I Odin the "Root66 stock VRALJB 4.1.1 12/2/12" and then used the latest "CASUAL Back Atcha Verizon" bootloader unlock. My question is Even after using the latest Casual would accepting the OTA make me lose root? Or harm my phone?
Also, would affect me using the same Casaul patches to get root back?

Me personally Im happy with just a stock rom- debloated with TB


----------



## Bendr0id (Sep 29, 2011)

I guess my question would be... Why worry with an OTA update? If there is something that you see in the update that you like, just wait a day or so for the developer of your ROM to update.

Sent from my SCH-I605 using Tapatalk 2


----------



## Ca5p3r (Jul 27, 2011)

Oh lol. Because every 2 minutes or so that annoying "u should update messsge" pops up and it's driving me insane.


----------



## sting5566 (Jun 7, 2011)

Ca5p3r said:


> Oh lol. Because every 2 minutes or so that annoying "u should update messsge" pops up and it's driving me insane.


Most likely if it's a Verizon update and you accept it you will lose root. Why don't you just install a custom rom and be done with it.

Sent from my SCH-I605 using Tapatalk 2


----------



## Ca5p3r (Jul 27, 2011)

I' m just looking for a stock rooted rom. I just want to keep all the features I have.


----------



## sting5566 (Jun 7, 2011)

Ca5p3r said:


> I' m just looking for a stock rooted rom. I just want to keep all the features I have.


Try Beans build 10, all the stock features plus more.
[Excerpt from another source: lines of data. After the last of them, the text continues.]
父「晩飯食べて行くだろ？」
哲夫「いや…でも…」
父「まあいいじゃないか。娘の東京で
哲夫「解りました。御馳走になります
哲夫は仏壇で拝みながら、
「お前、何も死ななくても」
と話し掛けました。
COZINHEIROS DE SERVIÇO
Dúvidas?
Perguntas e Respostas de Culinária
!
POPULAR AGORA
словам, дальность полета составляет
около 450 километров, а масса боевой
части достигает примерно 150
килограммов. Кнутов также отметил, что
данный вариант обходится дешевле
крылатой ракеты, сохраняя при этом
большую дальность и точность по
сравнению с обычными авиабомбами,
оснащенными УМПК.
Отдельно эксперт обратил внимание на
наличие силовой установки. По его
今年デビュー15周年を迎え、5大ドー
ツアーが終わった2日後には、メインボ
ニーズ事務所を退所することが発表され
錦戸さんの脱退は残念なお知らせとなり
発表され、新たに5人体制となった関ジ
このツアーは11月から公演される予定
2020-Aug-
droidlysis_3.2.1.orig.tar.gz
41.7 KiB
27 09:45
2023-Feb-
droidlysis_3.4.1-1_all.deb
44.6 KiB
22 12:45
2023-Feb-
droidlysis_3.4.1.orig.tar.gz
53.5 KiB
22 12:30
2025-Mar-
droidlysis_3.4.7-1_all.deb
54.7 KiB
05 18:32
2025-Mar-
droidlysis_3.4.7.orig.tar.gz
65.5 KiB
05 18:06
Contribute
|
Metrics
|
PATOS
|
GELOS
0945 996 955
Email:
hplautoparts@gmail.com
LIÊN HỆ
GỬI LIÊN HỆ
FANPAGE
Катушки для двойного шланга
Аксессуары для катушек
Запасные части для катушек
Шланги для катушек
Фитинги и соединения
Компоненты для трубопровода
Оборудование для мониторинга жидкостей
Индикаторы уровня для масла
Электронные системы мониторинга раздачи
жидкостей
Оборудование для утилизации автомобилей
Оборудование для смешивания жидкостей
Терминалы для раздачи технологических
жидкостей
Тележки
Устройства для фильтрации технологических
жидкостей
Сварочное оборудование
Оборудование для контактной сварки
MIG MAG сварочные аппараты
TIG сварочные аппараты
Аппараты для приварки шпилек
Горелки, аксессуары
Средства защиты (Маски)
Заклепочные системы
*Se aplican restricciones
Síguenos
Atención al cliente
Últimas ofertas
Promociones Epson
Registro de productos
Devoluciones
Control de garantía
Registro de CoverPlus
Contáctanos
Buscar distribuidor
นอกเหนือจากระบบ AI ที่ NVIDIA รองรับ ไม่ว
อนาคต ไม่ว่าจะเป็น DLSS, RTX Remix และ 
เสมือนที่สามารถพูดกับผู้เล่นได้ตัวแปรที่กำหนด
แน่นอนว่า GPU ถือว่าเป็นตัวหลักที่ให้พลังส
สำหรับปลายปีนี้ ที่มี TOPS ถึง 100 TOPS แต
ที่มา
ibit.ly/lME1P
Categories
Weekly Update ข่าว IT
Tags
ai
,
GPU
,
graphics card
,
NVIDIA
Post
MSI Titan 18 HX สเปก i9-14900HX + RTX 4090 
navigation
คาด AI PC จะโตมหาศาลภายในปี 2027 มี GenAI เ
Sent from my SCH-I605 using Tapatalk 2


----------



## Ca5p3r (Jul 27, 2011)

I tried out "Clean rom Vwz", but I eventually restored stock root and found this to stop the update notifications. 
http://www.pocketables.com/2013/01/how-to-stop-your-rooted-verizon-samsung-galaxy-note-ii-from-installing-an-ota-update.html


----------